Whom Do Americans Want Care From? Doctors Or Other Practitioners?

Doctors who provide personalized care get organized into a new group, while a new survey seems to suggest Americans prefer getting their care from a doctor instead of nurse practitioners or physician assistants.

Medpage Today: AAFP Throws PAs Under The Bus?
The AAFP survey in question polled more than 1,000 adults on who they would like to receive their medical care from. Not surprisingly, 72 percent said they would like to receive care from a physician, compared with 7 percent who said they want it to be from an NP. Roughly a fifth (21 percent) had no preference and 16 percent don't know. It's the premise of the survey -- conducted by Ipsos but commissioned by AAFP -- and not the findings that irked PA groups. They said asking the question inherently assumes that PAs and NPs are inferior to physicians, their work isn't valued, and makes them seem less of a team (Pittman, 12/22).

Medpage Today: Concierge Docs Get Organized
Several medical societies and groups are developing around the practice of concierge medicine as the rapidly growing field tries to sort itself out. One group of doctors is working to start the American College of Private Physicians (ACPP) to help the fiercely independent doctors coalesce around each other, network, foster research, and share best practices to help grow concierge medicine even more. Organizers have applied for 501(c)3 tax exempt status, are collecting money, and are about to launch a website. They hope to send a letter next month announcing their plans to physicians known to be working in this type of practice (Pittman, 12/20). 

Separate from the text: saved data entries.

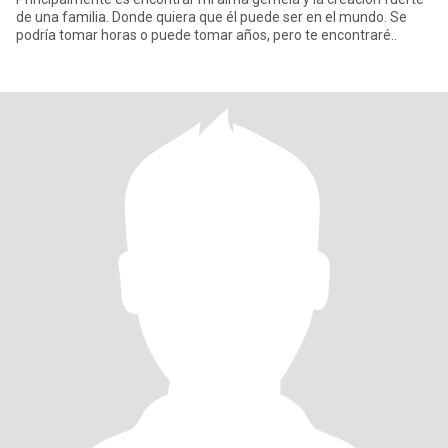
de una familia. Donde quiera que él puede ser en el mundo. Se
podría tomar horas o puede tomar años, pero te encontraré..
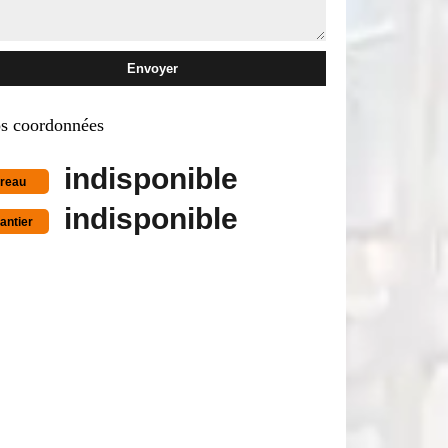
s coordonnées
indisponible
reau
indisponible
antier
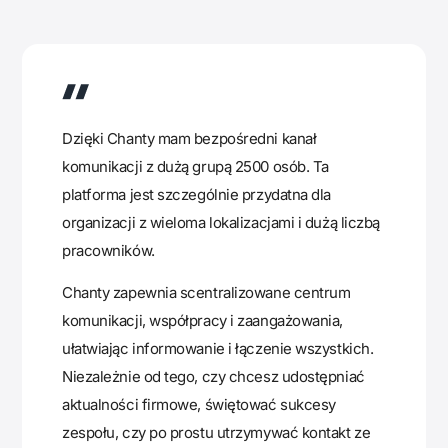
Dzięki Chanty mam bezpośredni kanał
komunikacji z dużą grupą 2500 osób. Ta
platforma jest szczególnie przydatna dla
organizacji z wieloma lokalizacjami i dużą liczbą
pracowników.
Chanty zapewnia scentralizowane centrum
komunikacji, współpracy i zaangażowania,
ułatwiając informowanie i łączenie wszystkich.
Niezależnie od tego, czy chcesz udostępniać
aktualności firmowe, świętować sukcesy
zespołu, czy po prostu utrzymywać kontakt ze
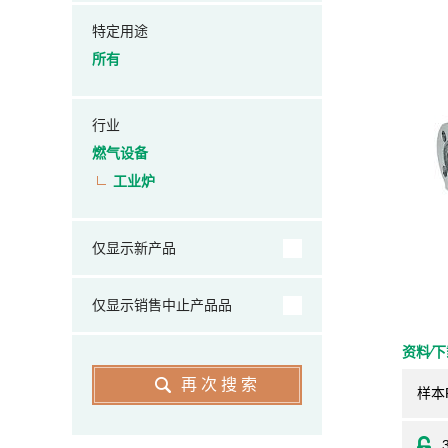
特定用途
所有
行业
燃气设备
工业炉
仅显示新产品
仅显示销售中止产品品
资料⁄
再次搜索
样本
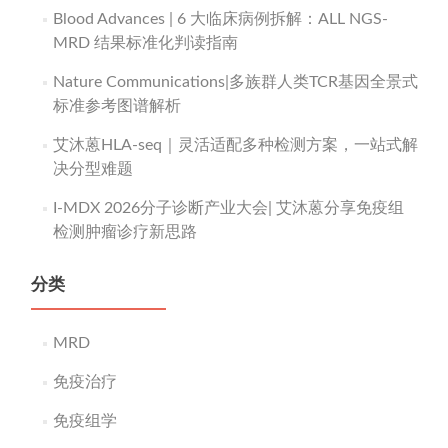
Blood Advances | 6 大临床病例拆解：ALL NGS-
MRD 结果标准化判读指南
Nature Communications|多族群人类TCR基因全景式
标准参考图谱解析
艾沐蒽HLA-seq｜灵活适配多种检测方案，一站式解
决分型难题
I-MDX 2026分子诊断产业大会| 艾沐蒽分享免疫组
检测肿瘤诊疗新思路
分类
MRD
免疫治疗
免疫组学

And one hospital reduces how many alarms it uses to cut "alarm fatigue" --

The Boston Globe: Boston Medical Center Reduces Monitor Alarms
Boston Medical Center has dramatically cut down on unneeded alarms from patient monitors, providing a national model for other hospitals as new safety rules on "alarm fatigue" take effect Jan. 1. Nurses’ desensitization to incessantly beeping alarms -- hundreds of alerts a day, many false -- is a national problem. It is blamed for dozens of deaths each year, as overwhelmed staff fail to respond with urgency, or at all (Kowalczyk, 12/23).

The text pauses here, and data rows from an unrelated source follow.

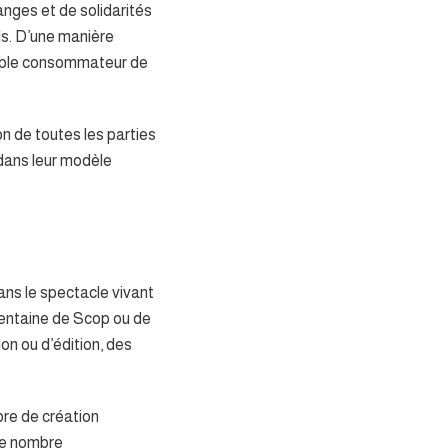
anges et de solidarités
els. D’une manière
simple consommateur de
ion de toutes les parties
 dans leur modèle
ans le spectacle vivant
entaine de Scop ou de
on ou d’édition, des
bre de création
 le nombre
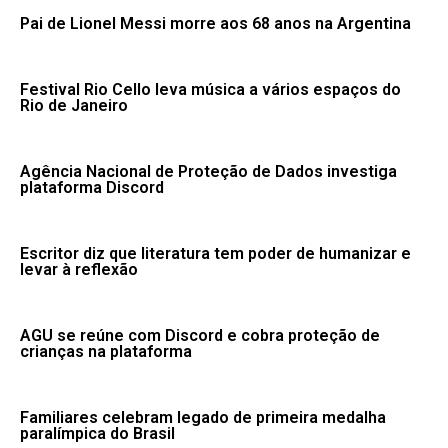
Pai de Lionel Messi morre aos 68 anos na Argentina
Festival Rio Cello leva música a vários espaços do
Rio de Janeiro
Agência Nacional de Proteção de Dados investiga
plataforma Discord
Escritor diz que literatura tem poder de humanizar e
levar à reflexão
AGU se reúne com Discord e cobra proteção de
crianças na plataforma
Familiares celebram legado de primeira medalha
paralímpica do Brasil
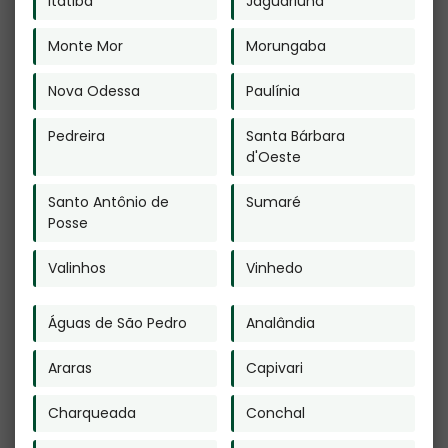
Veja Também
Itatiba
Jaguariúna
Monte Mor
Morungaba
Nova Odessa
Paulínia
Pedreira
Santa Bárbara
d'Oeste
Crematório de
Cremação de
Cão em Limeira
Restos Mortais
Santo Antônio de
Sumaré
em Interlagos
Posse
Valinhos
Vinhedo
Águas de São Pedro
Analândia
Araras
Capivari
Cremação de
Crematório para
Seres Humanos
Gatos em Artur
em Arujá
Alvim
Charqueada
Conchal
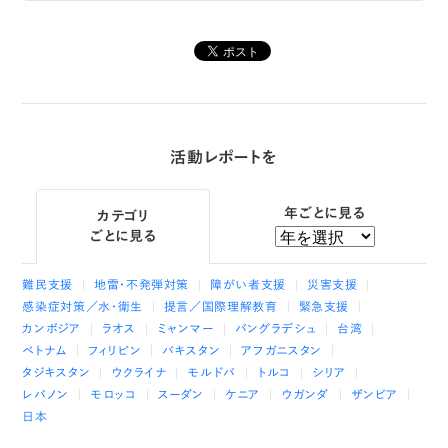
活動レポートを
年ごとに見る
カテゴリ
ごとに見る
難民支援
地雷・不発弾対策
障がい者支援
災害支援
感染症対策／水・衛生
提言／国際理解教育
緊急支援
カンボジア
ラオス
ミャンマー
バングラデシュ
台湾
ベトナム
フィリピン
パキスタン
アフガニスタン
タジキスタン
ウクライナ
モルドバ
トルコ
シリア
レバノン
モロッコ
スーダン
ケニア
ウガンダ
ザンビア
日本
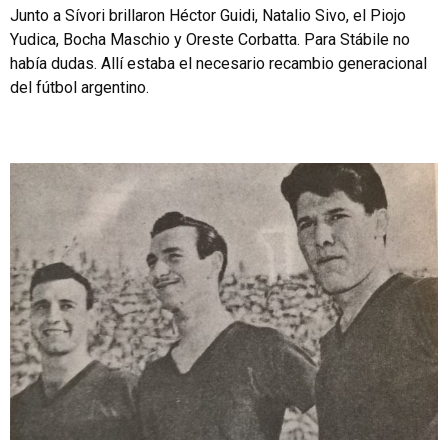
Junto a Sívori brillaron Héctor Guidi, Natalio Sivo, el Piojo
Yudica, Bocha Maschio y Oreste Corbatta. Para Stábile no
había dudas. Allí estaba el necesario recambio generacional
del fútbol argentino.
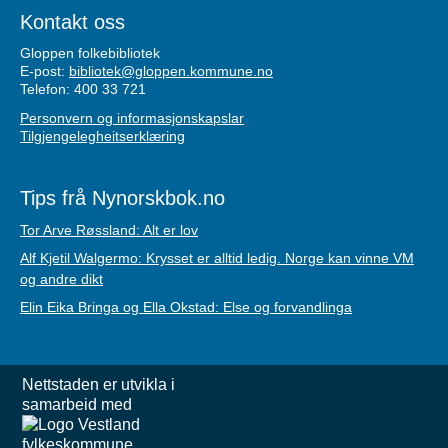
Kontakt oss
Gloppen folkebibliotek
E-post:
bibliotek@gloppen.kommune.no
Telefon: 400 33 721
Personvern og informasjonskapslar
Tilgjengelegheitserklæring
Tips frå Nynorskbok.no
Tor Arve Røssland: Alt er lov
Alf Kjetil Walgermo: Krysset er alltid ledig. Norge kan vinne VM
og andre dikt
Elin Eika Bringa og Ella Okstad: Else og forvandlinga
Nettstaden er utvikla i
samarbeid med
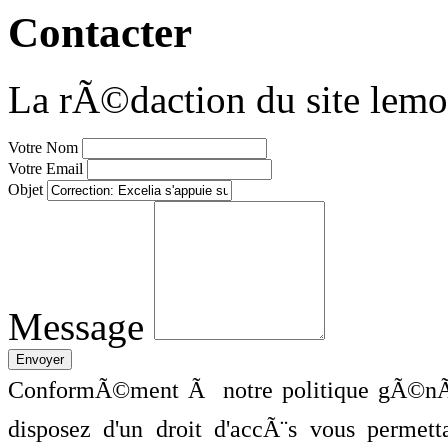
Contacter
La rÃ©daction du site lemo
Votre Nom
Votre Email
Objet
Message
ConformÃ©ment Ã notre politique gÃ©nÃ©
disposez d'un droit d'accÃ¨s vous perme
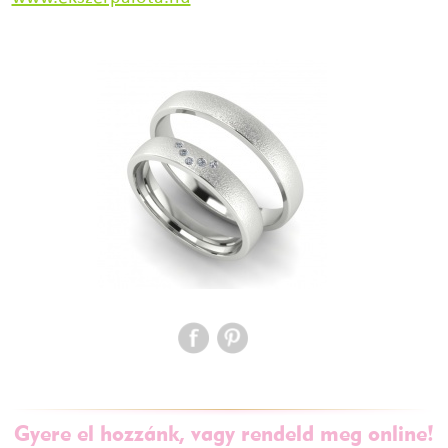
Gyere el hozzánk, vagy rendeld meg online!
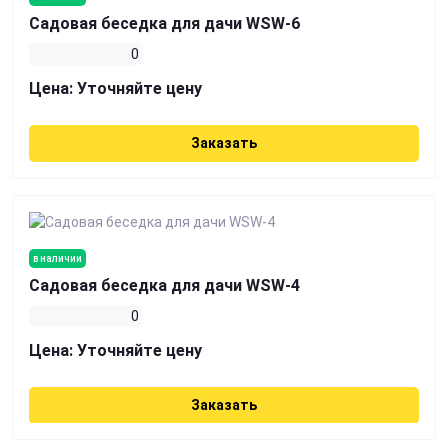
Садовая беседка для дачи WSW-6
0
Цена:
Уточняйте цену
Заказать
в наличии
Садовая беседка для дачи WSW-4
0
Цена:
Уточняйте цену
Заказать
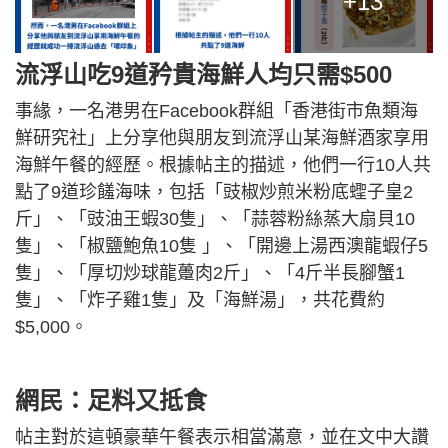
+13
流浮山吃9道矜貴海鮮人均只需$500
事緣，一名港男在Facebook群組「香港街市魚類海
鮮研究社」上分享他與朋友到流浮山某海鮮酒家享用
海鮮午餐的經歷。根據帖主的描述，他們一行10人共
點了9道珍饈海味，包括「豉椒炒煎米粉底蟶子皇2
斤」、「豉油王蝦30隻」、「蒜蓉粉絲蒸大扇貝10
隻」、「椒鹽鮑魚10隻 」、「開邊上湯西澳龍蝦仔5
隻」、「厚切炒球龍躉肉2斤」、「4斤半長腳蟹1
隻」、「炸子雞1隻」及「海鮮湯」，共花費約
$5,000。
網民：足料又抵食
帖主對於這頓豪華午餐表示相當滿意，並在文中大讚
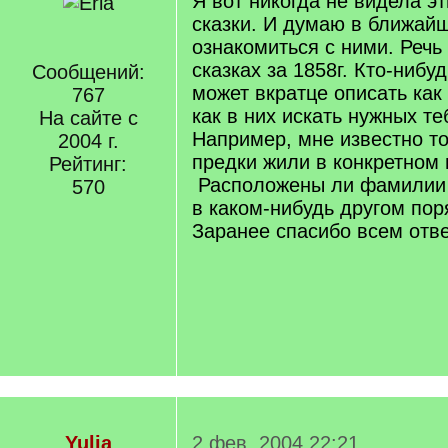
Я вот никогда не видела э
сказки. И думаю в ближай
ознакомиться с ними. Речь
сказках за 1858г. Кто-нибу
Сообщений:
может вкратце описать как
767
как в них искать нужных т
На сайте с
Например, мне известно то
2004 г.
предки жили в конкретном 
Рейтинг:
Расположены ли фамилии 
570
в каком-нибудь другом пор
Заранее спасибо всем от
Yulia
2 фев. 2004 22:21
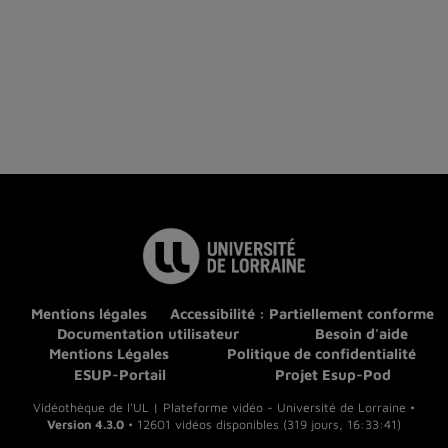
Mentions légales
Accessibilité : Partiellement conforme
Documentation utilisateur
Besoin d'aide
Mentions Légales
Politique de confidentialité
ESUP-Portail
Projet Esup-Pod
Vidéothèque de l'UL | Plateforme vidéo - Université de Lorraine •
Version 4.3.0
• 12601 vidéos disponibles (319 jours, 16:33:41)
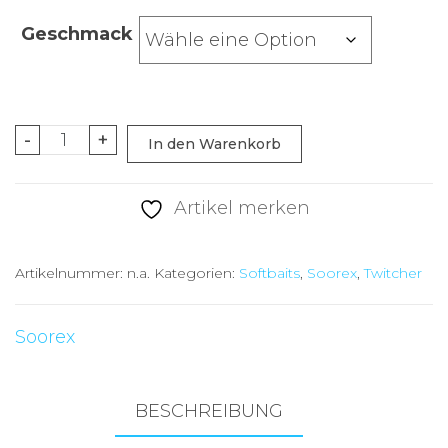
Geschmack
Soorex
-
+
In den Warenkorb
Pro
Twitcher
Artikel merken
NEU
Mix
Artikelnummer:
n.a.
Kategorien:
Softbaits
,
Soorex
,
Twitcher
3
Menge
Soorex
BESCHREIBUNG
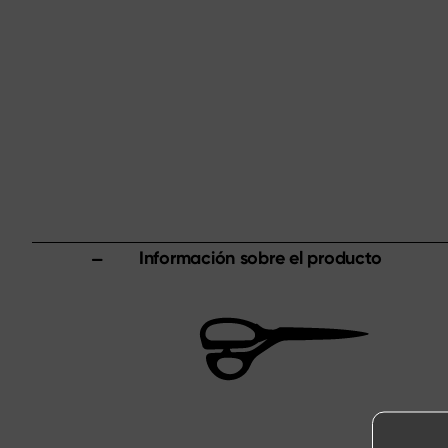
Información sobre el producto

Finally, the L.A. fire department overhauls how its first-responders are protected at mass shooting events --

Los Angeles Times: L.A. Fire Department Dramatically Overhauls Response To Shootings
Los Angeles fire officials are dramatically changing how rescuers respond to mass shootings after a gunman with a high-powered rifle mortally wounded a federal security officer in a shooting rampage last month at LAX. The new goal is to have Los Angeles Fire Department paramedics and firefighters, protected by armed law enforcement teams, rapidly enter potentially dangerous areas during active shooting incidents to treat victims and get them en route to hospital trauma centers (Lopez and Welsh, 12/22).